AIMS/INTRODUCTION: Diabetic polyneuropathy (DPN) and diabetic retinopathy (DR) are traditionally regarded as microvascular complications. However, these complications may share similar neurodegenerative pathologies. Here we evaluate the correlations in the severity of DPN and changes in the thickness of neuroretinal layers to elucidate whether these complications exist at similar stages of progression. MATERIALS AND METHODS: A total of 43 patients with type 2 diabetes underwent a nerve conduction study (NCS), a macular optical coherence tomography, and a carotid artery ultrasound scan. Diabetic polyneuropathy was classified according to Baba's classification using NCS. The retina was automatically segmented into four layers; ganglion cell complex (GCC), inner nuclear layer/outer plexiform layer (INL/OPL), outer nuclear layer/photoreceptor inner and outer segments, and retinal pigment epithelium (RPE). The thickness of each retinal layer was separately analyzed for the fovea and the parafovea. RESULTS: Fourteen patients were classified as having moderate to severe diabetic polyneuropathy. The thicknesses of the foveal and parafoveal INL/OPL increased in patients with diabetic polyneuropathy compared with patients without. The thickness of the parafoveal retinal pigment epithelium decreased in patients with diabetic polyneuropathy. The thinning of parafoveal ganglion cell complex and foveal and parafoveal retinal pigment epithelium were positively correlated with deterioration of nerve functions in the nerve conduction study, but the thickening of INL/OPL was positively correlated with the nerve function deterioration.
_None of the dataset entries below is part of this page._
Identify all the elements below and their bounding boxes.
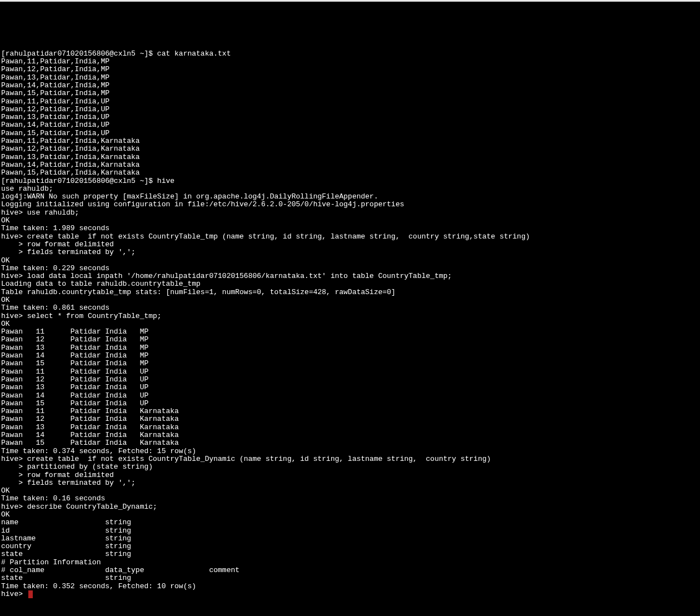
terminal-line: Pawan 11 Patidar India UP — [1, 368, 700, 376]
terminal-line: Pawan,13,Patidar,India,Karnataka — [1, 153, 700, 161]
terminal-line: Pawan,12,Patidar,India,UP — [1, 106, 700, 113]
terminal-line: OK — [1, 320, 700, 328]
terminal-line: Pawan,15,Patidar,India,MP — [1, 90, 700, 97]
terminal-line: Pawan,14,Patidar,India,UP — [1, 121, 700, 129]
terminal-line: OK — [1, 217, 700, 225]
terminal-line: # Partition Information — [1, 559, 700, 567]
terminal-line: # col_name data_type comment — [1, 567, 700, 574]
terminal-line: > partitioned by (state string) — [1, 463, 700, 471]
terminal-line: Time taken: 0.352 seconds, Fetched: 10 r… — [1, 583, 700, 590]
terminal-line: Time taken: 1.989 seconds — [1, 225, 700, 232]
terminal-line: hive> describe CountryTable_Dynamic; — [1, 503, 700, 511]
terminal-line: Time taken: 0.16 seconds — [1, 495, 700, 503]
terminal-line: hive> create table if not exists Country… — [1, 455, 700, 463]
terminal-line: Loading data to table rahuldb.countrytab… — [1, 280, 700, 288]
terminal-line: Time taken: 0.229 seconds — [1, 265, 700, 272]
terminal-line: Pawan 15 Patidar India Karnataka — [1, 439, 700, 447]
terminal-line: Pawan 13 Patidar India Karnataka — [1, 424, 700, 431]
terminal-line: > row format delimited — [1, 471, 700, 479]
terminal-line: Pawan 15 Patidar India UP — [1, 400, 700, 408]
terminal-line: Time taken: 0.374 seconds, Fetched: 15 r… — [1, 448, 700, 455]
terminal-line: use rahuldb; — [1, 185, 700, 193]
terminal-line: lastname string — [1, 535, 700, 543]
terminal-line: OK — [1, 487, 700, 495]
terminal-line: [rahulpatidar071020156806@cxln5 ~]$ cat … — [1, 50, 700, 58]
terminal-line: state string — [1, 574, 700, 582]
terminal-line: Pawan 14 Patidar India Karnataka — [1, 431, 700, 439]
terminal-line: > row format delimited — [1, 241, 700, 249]
terminal-line: Pawan,13,Patidar,India,UP — [1, 113, 700, 121]
terminal-line: Pawan 13 Patidar India UP — [1, 384, 700, 391]
terminal-line: Time taken: 0.861 seconds — [1, 304, 700, 312]
terminal-line: Pawan,15,Patidar,India,Karnataka — [1, 169, 700, 177]
terminal-line: Pawan 15 Patidar India MP — [1, 360, 700, 367]
terminal-line: Pawan,11,Patidar,India,Karnataka — [1, 137, 700, 145]
cursor-icon — [28, 590, 33, 598]
terminal-line: > fields terminated by ','; — [1, 479, 700, 487]
terminal-line: Table rahuldb.countrytable_tmp stats: [n… — [1, 289, 700, 296]
terminal-line: Pawan,14,Patidar,India,Karnataka — [1, 161, 700, 169]
terminal-line: Pawan 12 Patidar India MP — [1, 336, 700, 344]
terminal-line: OK — [1, 296, 700, 304]
terminal-line: hive> select * from CountryTable_tmp; — [1, 312, 700, 320]
terminal-line: Pawan,15,Patidar,India,UP — [1, 130, 700, 137]
terminal-line: Pawan 14 Patidar India MP — [1, 352, 700, 360]
terminal-line: OK — [1, 257, 700, 265]
terminal-line: > fields terminated by ','; — [1, 249, 700, 256]
terminal-line: hive> use rahuldb; — [1, 209, 700, 217]
terminal-line: Pawan 14 Patidar India UP — [1, 392, 700, 400]
terminal-line: OK — [1, 511, 700, 519]
terminal-line: Pawan,11,Patidar,India,MP — [1, 58, 700, 66]
terminal-line: Pawan,12,Patidar,India,Karnataka — [1, 145, 700, 153]
terminal-line: id string — [1, 527, 700, 535]
terminal-line: country string — [1, 543, 700, 550]
terminal-line: log4j:WARN No such property [maxFileSize… — [1, 193, 700, 201]
terminal-line: Pawan 11 Patidar India MP — [1, 328, 700, 336]
terminal-line: Pawan,14,Patidar,India,MP — [1, 82, 700, 90]
terminal-line: Logging initialized using configuration … — [1, 201, 700, 208]
terminal-line: [rahulpatidar071020156806@cxln5 ~]$ hive — [1, 177, 700, 185]
terminal-line: Pawan 13 Patidar India MP — [1, 344, 700, 352]
hive-prompt[interactable]: hive> — [1, 590, 700, 598]
terminal-line: Pawan 12 Patidar India UP — [1, 376, 700, 384]
terminal-line: Pawan,12,Patidar,India,MP — [1, 66, 700, 73]
terminal-line: Pawan 12 Patidar India Karnataka — [1, 415, 700, 423]
terminal-output[interactable]: [rahulpatidar071020156806@cxln5 ~]$ cat … — [1, 50, 700, 598]
terminal-line: Pawan,13,Patidar,India,MP — [1, 74, 700, 82]
terminal-line: hive> create table if not exists Country… — [1, 233, 700, 241]
terminal-line: hive> load data local inpath '/home/rahu… — [1, 272, 700, 280]
terminal-line: Pawan 11 Patidar India Karnataka — [1, 408, 700, 415]
terminal-line: state string — [1, 550, 700, 558]
terminal-line: Pawan,11,Patidar,India,UP — [1, 98, 700, 106]
terminal-line: name string — [1, 519, 700, 526]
The thinning of parafoveal ganglion cell complex and foveal retinal pigment epithelium were positively correlated with the thickening of the carotid intima-media. CONCLUSIONS: Depending on the progression of diabetic polyneuropathy, the ganglion cell complex and retinal pigment epithelium became thinner and the INL/OPL became thicker. These retinal changes might be noteworthy for pathological investigations and for the assessment of diabetic polyneuropathy and diabetic retinopathy.